A male ex-athlete in his 50s. After a few weeks of serious training, he was bench pressing over 140kg. Previously strength-trained males can regain strength rapidly, even as they age, thanks to the large number of myonuclei in their muscle cells. Dormant myonuclei represent a robust, cellular ‘male muscle memory’.

Much has been written about testosterone, sport, sex and gender. Indeed, quite recently I wrote a piece on the topic myself (1) pointing out that one repeatedly referenced study is flawed and that experts have asked for it to be retracted (2). The focus on testosterone and how it helps drive the major structural (anatomical) and functional (physiological) differences between males and females is entirely understandable (3). Less clear is how it affects sporting performance in transgender athletes. Since the concerns for those that care about these things seem to relate to humans born as male subsequently transitioning to identify as female and then going on to compete in women’s sporting competitions, that’s where I’ll focus my attention. Plus, I care about women’s sport.

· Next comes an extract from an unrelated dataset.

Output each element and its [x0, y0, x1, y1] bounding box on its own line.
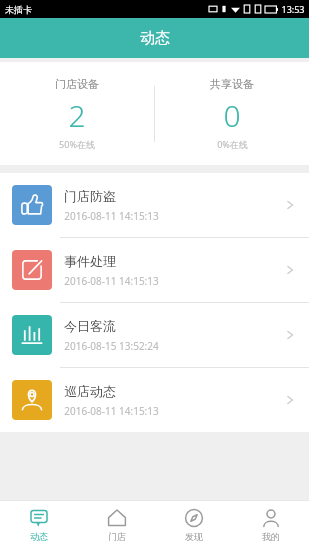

Firstly, I think it’s important to look for good science (4, 5). This is more difficult than many people think. Non-scientists often find this hard to believe but doing good science with human participants is quite difficult. Ideally, a scientist wants to be able to be aware of all the possible confounding variables, account for these, and then by following the correct research methodology for the type of question being asked, be able to say that in a given population (or individual) the specific intervention ‘x’ results in the specific outcome ‘y’. Scientists are keen on causality. Even though I do less scientific research now and more coaching, I still like causal relationships. I like to know that when I design and implement a certain type of training programme, the likely outcome for the athlete in front of me is going to be what I intend it to be. Of course, this requires me to understand the athlete’s training response, which for a host of reasons, can be quite individual. So much so, that some physiologists talk of high- and low-responders to a given training stimulus (6).

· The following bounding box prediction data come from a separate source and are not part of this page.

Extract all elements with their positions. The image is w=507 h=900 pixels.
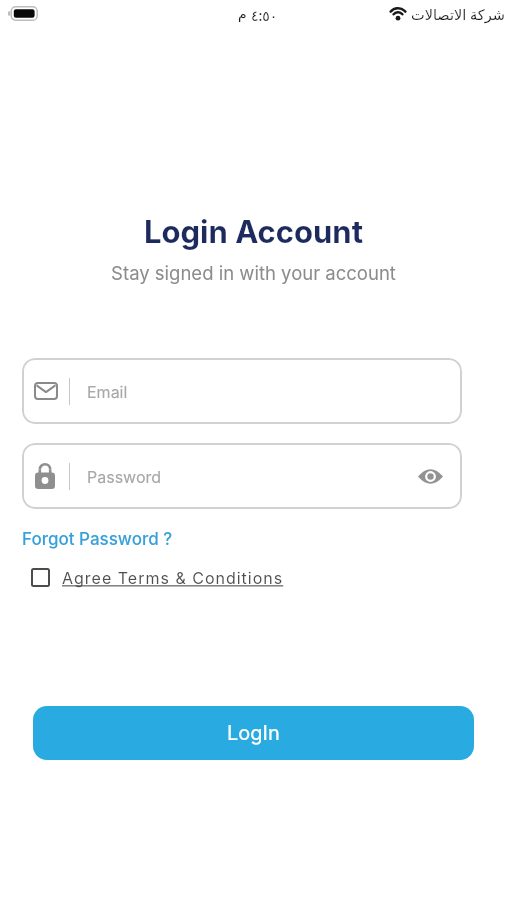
button[interactable]: Forgot Password ? [22, 529, 173, 550]
staticText: LogIn [227, 721, 280, 745]
staticText: Agree Terms & Conditions [62, 568, 284, 587]
staticText: Email [87, 382, 128, 401]
staticText: شركة الاتصالات [411, 4, 505, 24]
staticText: ٤:٥٠ [251, 6, 278, 25]
staticText: Login Account [0, 213, 507, 251]
staticText: Stay signed in with your account [0, 262, 507, 284]
button[interactable]: Agree Terms & Conditions [31, 568, 284, 587]
button[interactable] [418, 468, 443, 485]
button[interactable]: LogIn [33, 706, 474, 760]
button[interactable]: Password [22, 443, 462, 509]
staticText: م [238, 6, 247, 22]
button[interactable]: Email [22, 358, 462, 424]
staticText: Password [87, 467, 162, 486]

It’s quite difficult to find good science when it comes to research regarding someone born a man who then transitions and competes in sport as a woman. One study by Joanna Harper usually crops up and it’s not very good (7). Harper managed to recruit just eight non-elite distance runners transitioning from male to female. Every piece of data appears to be self-reported by the runners. Essential information, including that regarding training history, injury, diet, weight, body composition, health (physical and mental) — in fact, all the things that influence the time someone might run for a given distance — is not provided. Given that the author is attempting to draw conclusions from events covering a time period of seven years and that seem to rely upon a runner’s memory and recall, this is poor. The research undertaken, as evidenced by just fifteen, narrow-focused references, is weak. The study reads more like an opinion piece reflective of the author’s bias as a male runner who transitioned to become female. Another, small-sample sized follow-up study is equally methodologically poor (8). Research guidelines exist for a reason and not to follow them renders that research quite meaningless (9, 10,11), of no benefit to society, and adds only to the mass of poor science on any topic (12). Harper sat on the International Olympic Committee (IOC) panel in 2015 that established the current transgender participation rules (13).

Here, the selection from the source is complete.